Visioni Sarde in Bolivia - di Bruno Culeddu

LA PAZ\ aise\ - Visioni Sarde a due giorni dal debutto in Turchia ribadisce il suo carattere internazionale spostandosi in Bolivia. Il 23 aprile presso la sede della Società Dante Alighieri di La Paz saranno presentati True Love Waits e Una Faccia da Cinema diretti rispettivamente da Simone Cicalò e Alberto Salvuci, registi entrambi sassaresi.
Sassari sarà alla ribalta anche per la presenza nel cast di tanti artisti che stanno rendendo grande il cinema Made in Tàtari: Alessandro Gazale, Maurizio Giordo, Teodora Puggioni, Giampaolo Sanna, Fiorenzo Mattu, Andrea Coghene e Alessandro Scaramella.
La Dante Alighieri di La Paz ha presentato l'evento con queste parole: "Una serata per lasciarti trasportare da storie intense, paesaggi che respirano cinema ed emozioni che rimangono con te.
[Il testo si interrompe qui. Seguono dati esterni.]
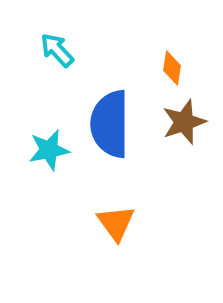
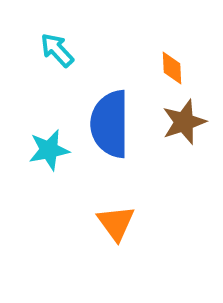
orange diamond: rotated 12 degrees counterclockwise
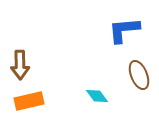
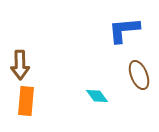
orange rectangle: moved 3 px left; rotated 72 degrees counterclockwise
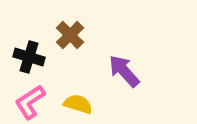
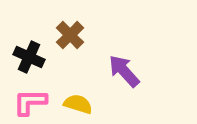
black cross: rotated 8 degrees clockwise
pink L-shape: rotated 33 degrees clockwise
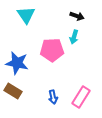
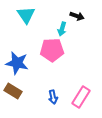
cyan arrow: moved 12 px left, 8 px up
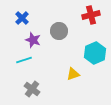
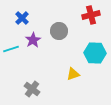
purple star: rotated 21 degrees clockwise
cyan hexagon: rotated 25 degrees clockwise
cyan line: moved 13 px left, 11 px up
Da l'amore che pervade True Love Waits fino ai ritratti crudi di Una Faccia da Cinema, questa selezione ci invita a scoprire i nuovi sguardi del cinema italiano contemporaneo".
Al termine di ogni proiezione Francesco Arzu dialogherà con il pubblico in modo da rendere la serata un’occasione di confronto autentico e partecipato e da creare intorno al cinema uno spazio di riflessione e dibattito.
I due cortometraggi saranno presentati con i dialoghi originali sottotitolati in spagnolo.
True Love Waits di Simone Cicalò parla di Diego, che, disperato per le condizioni della moglie Lidia, in coma per un incidente, non riesce a rassegnarsi e a superare il senso di colpa. Quando gli viene offerta una pur rischiosa opportunità per riportarla indietro, non esita. Sospeso tra sogno e realtà, deve prendere una decisione che potrebbe cambiare tutto, o lasciare tutto com’è.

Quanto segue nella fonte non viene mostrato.